2. Describe how, and identify where in your code, you set up training, validation and testing data. How much data was in each set? Explain what techniques were used to split the data into these sets.
- The size of training set is 34799
- The size of validation set is 4410
- The size of test set is 12630
3. Describe, and identify where in your code, what your final model architecture looks like including model type, layers, layer sizes, connectivity, etc.) Consider including a diagram and/or table describing the final model.
The code for my final model is located in the seventh cell of the ipython notebook.
I wrote a class for my neural network model and it could also be found under nnet.py file. The reason is I prefer to run code from command line instead of ipython notebook. You need to reset the tensorflow graph every time you test your code, which is pretty annoying.
My final model consisted of the following layers:
| Layer | Description |
|---|---|
| Input | 32x32x1 grayscale image |
| Convolution 5x5 | 1x1 stride, same padding, outputs 32x32x32 |
| RELU | |
| Max pooling | 2x2 stride, outputs 16x16x32 |
| Convolution 5x5 | 1x1 stride, same padding, outputs 16x16x64 |
| RELU | |
| Max pooling | 2x2 stride, outputs 8x8x64 |
| Fully connected | outputs 1024 |
| Fully connected | outputs 43 |
| Softmax | Cross Entropy |
Here is a screenshot I took from Tensorboard.
4. Describe how, and identify where in your code, you trained your model. The discussion can include the type of optimizer, the batch size, number of epochs and any hyperparameters such as learning rate.
The code for training the model is located in the eighth cell of the ipython notebook. The code could also be found under main.py, which is the file I used to run my model.
5. Describe the approach taken for finding a solution. Include in the discussion the results on the training, validation and test sets and where in the code these were calculated.
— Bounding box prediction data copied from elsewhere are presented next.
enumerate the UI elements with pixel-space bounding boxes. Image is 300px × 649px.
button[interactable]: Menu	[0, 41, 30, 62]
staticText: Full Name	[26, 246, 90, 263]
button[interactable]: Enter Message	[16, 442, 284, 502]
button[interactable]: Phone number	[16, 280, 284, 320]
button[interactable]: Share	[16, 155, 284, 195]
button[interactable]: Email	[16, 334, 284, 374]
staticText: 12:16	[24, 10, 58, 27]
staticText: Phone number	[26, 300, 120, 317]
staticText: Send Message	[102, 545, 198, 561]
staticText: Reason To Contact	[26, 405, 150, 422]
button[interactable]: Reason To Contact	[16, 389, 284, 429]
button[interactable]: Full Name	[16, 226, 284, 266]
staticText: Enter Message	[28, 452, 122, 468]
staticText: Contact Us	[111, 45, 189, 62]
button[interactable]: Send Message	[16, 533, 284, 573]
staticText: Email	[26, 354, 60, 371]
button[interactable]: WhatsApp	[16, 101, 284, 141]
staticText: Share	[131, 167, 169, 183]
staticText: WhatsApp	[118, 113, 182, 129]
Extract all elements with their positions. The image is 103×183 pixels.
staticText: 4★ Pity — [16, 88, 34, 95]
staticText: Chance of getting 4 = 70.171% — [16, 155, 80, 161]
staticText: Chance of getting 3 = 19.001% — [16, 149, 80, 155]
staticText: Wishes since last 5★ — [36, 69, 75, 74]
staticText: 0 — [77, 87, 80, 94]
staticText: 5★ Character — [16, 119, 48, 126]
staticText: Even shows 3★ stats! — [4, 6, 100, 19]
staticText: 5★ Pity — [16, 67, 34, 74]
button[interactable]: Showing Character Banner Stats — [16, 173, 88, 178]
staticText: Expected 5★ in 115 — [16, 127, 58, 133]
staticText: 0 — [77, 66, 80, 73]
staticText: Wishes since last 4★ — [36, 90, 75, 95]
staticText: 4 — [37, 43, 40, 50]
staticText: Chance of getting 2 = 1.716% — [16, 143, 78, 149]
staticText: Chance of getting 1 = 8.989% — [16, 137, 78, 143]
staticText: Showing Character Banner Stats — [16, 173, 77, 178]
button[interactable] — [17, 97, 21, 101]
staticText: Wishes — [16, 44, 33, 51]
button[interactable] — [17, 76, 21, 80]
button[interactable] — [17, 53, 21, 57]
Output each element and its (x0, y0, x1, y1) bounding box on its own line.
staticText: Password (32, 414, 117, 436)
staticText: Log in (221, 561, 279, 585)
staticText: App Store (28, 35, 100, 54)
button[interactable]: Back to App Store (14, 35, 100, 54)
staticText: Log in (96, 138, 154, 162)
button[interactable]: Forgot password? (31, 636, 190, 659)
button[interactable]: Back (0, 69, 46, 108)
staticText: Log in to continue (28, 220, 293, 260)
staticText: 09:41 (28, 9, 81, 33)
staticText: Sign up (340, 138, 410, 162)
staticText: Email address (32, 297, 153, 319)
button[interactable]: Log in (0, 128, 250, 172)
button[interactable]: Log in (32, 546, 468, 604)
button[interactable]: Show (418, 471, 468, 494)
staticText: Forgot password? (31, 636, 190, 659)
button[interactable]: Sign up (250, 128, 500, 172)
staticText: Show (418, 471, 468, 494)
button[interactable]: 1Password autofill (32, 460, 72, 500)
Your approach may have been an iterative process, in which case, outline the steps you took to get to the final solution and why you chose those steps. Perhaps your solution involved an already well known implementation or architecture. In this case, discuss why you think the architecture is suitable for the current problem.
I evaluate my model using the validation set after each epoch and test it out after all 10 epochs. Seem like my model suffers from overfitting and I should probably decrease my dropout probability. It performs almost the same on validation and test data set. I also save my model, including training and testing summaries under runs/ folder so I can easily reload the graph and evaluate using test images.
My final model results were:
- training set accuracy almost equal to 1.
- validation set accuracy of 93.8.
- test set accuracy of 93.3.
1. Choose five German traffic signs found on the web and provide them in the report. For each image, discuss what quality or qualities might be difficult to classify.
Here are five German traffic signs that I found on the web:
2. Discuss the model's predictions on these new traffic signs and compare the results to predicting on the test set. Identify where in your code predictions were made. At a minimum, discuss what the predictions were, the accuracy on these new predictions, and compare the accuracy to the accuracy on the test set (OPTIONAL: Discuss the results in more detail as described in the "Stand Out Suggestions" part of the rubric).
The code for making predictions on my final model is located in the tenth cell of the Ipython notebook.
Here are the results of the prediction:
| Image | Prediction |
|---|---|
| Speed limit (50km/h) | Speed limit (50km/h) |
| Stop | Stop |
| No entry | No entry |
| Road work | Road work |
| Ahead only | Ahead only |
The results turned out to be impossibly well and it reaches 100%. Definitely we can't trust this result since it is a very small sample set.
Actually I trained two models, one with RGB images and the other one with grayscale. It seems like the grayscale one outperforms the RGB one on the five test images.